Event/log files (events.jsonl, daemon logs) are JSON Lines — one JSON object per line, not a single JSON document. json.loads(whole_file) fails on them. Iterate lines and json.loads each non-empty line, or pipe through jq -c . / rg to filter before parsing. Tail with tail -n instead of reading the whole file when you only need recent events.

Core rules to keep resident

  • Synchronous bash is only for short, deterministic commands. A long-running agent/coding CLI session — claude -p, codex exec, opencode run, the Cursor agent CLI, or any sub-agent that may think and run tools for minutes — must never be a synchronous bash call. Run it with bash(async=true) and poll the returned job_id. A synchronous call blocks the whole turn until the child exits: you stay ACTIVE and stop seeing channel notifications (mail, refresh, interrupts) for the entire duration. Async + poll keeps you responsive and prevents ACTIVE blockage while the child CLI works.

    # Start the child agent in the background — returns immediately with a job_id:
    bash(async=true, command="claude -p 'refactor the auth module' --output-format json")
    # → {"status": "ok", "job_id": "ab12…", "pid": 4321}
    
    # Later turns: poll until done (handle mail/other work between polls):
    bash(action="poll", job_id="ab12…")
    # → {"status": "running", …}   then eventually
    # → {"status": "done", "exit_code": 0, "ok": true, "command_status": "success", "stdout": "…", "stderr": "…"}
    #   On failure: {"status": "done", "exit_code": 1, "ok": false,
    #                "command_status": "failed", "warning": "command exited with code 1; …"}
    
    # Abandon it if needed:
    bash(action="cancel", job_id="ab12…")
    
  • If repeated-call _advisory appears on bash(action="poll"), stop tight polling. The poll already executed; the advisory is not a block. If the job is still running and nothing meaningful changed, handle any human messages, do other work, or set one future reminder (bash notification reminder or internal delayed self-email) and yield/idle. Poll again only when a completion notification arrives, the reminder fires, or you have a concrete reason to expect new state.

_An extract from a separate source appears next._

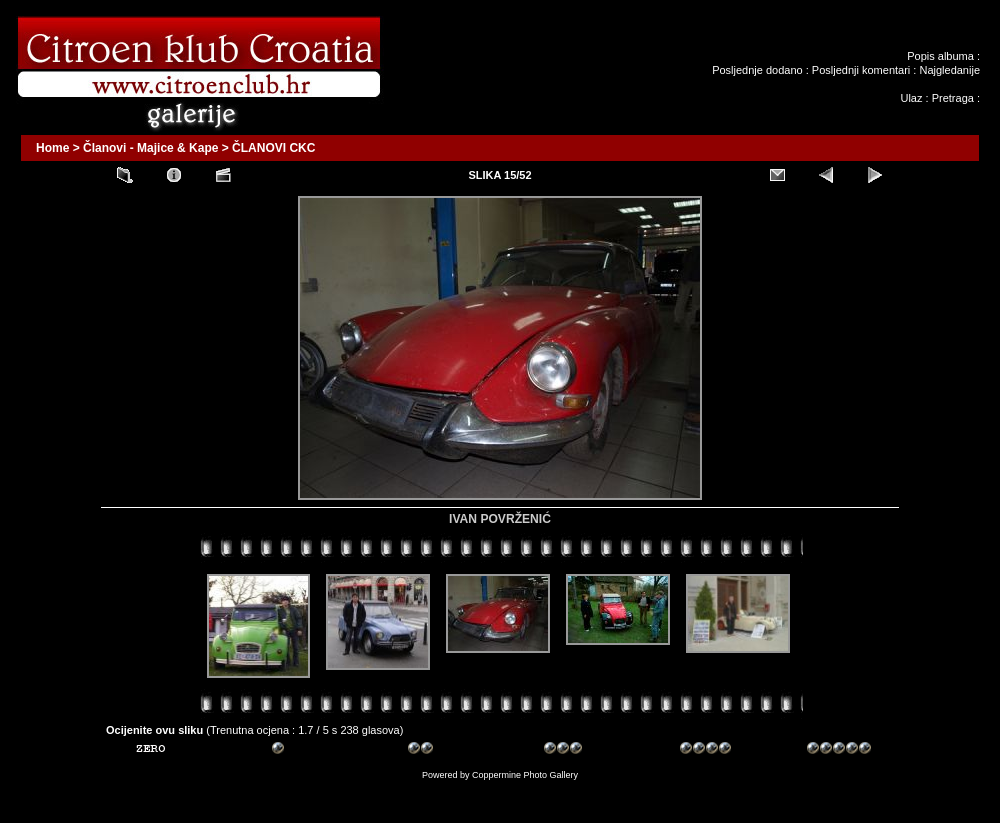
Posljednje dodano (757, 70)
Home (52, 148)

  • Idle care: never hand a launched async job entirely to its completion notification. Once you start a long-running agent/coding CLI with bash(async=true) (or any child sub-process), do not go fully IDLE relying only on the completion/IDLE signal. Before resting, arm at least one self-wake (a .notification/cron.json reminder or an internal delayed self-email). Pick the delay from the task's expected duration — not a fixed number; a 30 s scan and a 40 min build warrant different windows. When the wake fires, health-check rather than assume progress: confirm the log is growing, the PID/child is alive, the output file/worktree shows progress, and the job is not stuck on an interactive prompt or a provider/model error. If there is no progress, do not keep waiting — cancel, downgrade, or switch path, and report to the human. A job that exits immediately or sits silent past its expected window is the failure mode this rule exists to catch.

  • LingTai has no built-in recurring scheduler. Host schedulers wake agents by producing channel input, usually a mailbox-drop or notification file.

  • Prefer event watchers/webhooks when an external event is the real trigger; prefer cron/launchd/systemd only when time is the trigger or polling is truly the right tradeoff.

  • Scheduler scripts must be idempotent, audited, logged, absolute-path based, and explicit about how they wake the agent.

  • On macOS, remember launchd process-tree reaping; use the documented double-fork pattern when a child process must outlive the launchd job.

  • Do not leave silent janitors or hidden recurring jobs behind. Document and clean them up when the human no longer needs them.

Maintenance

Keep this top-level router short. Add detailed examples, platform recipes, and troubleshooting trees to nested references so agents can load only the section needed for the current task.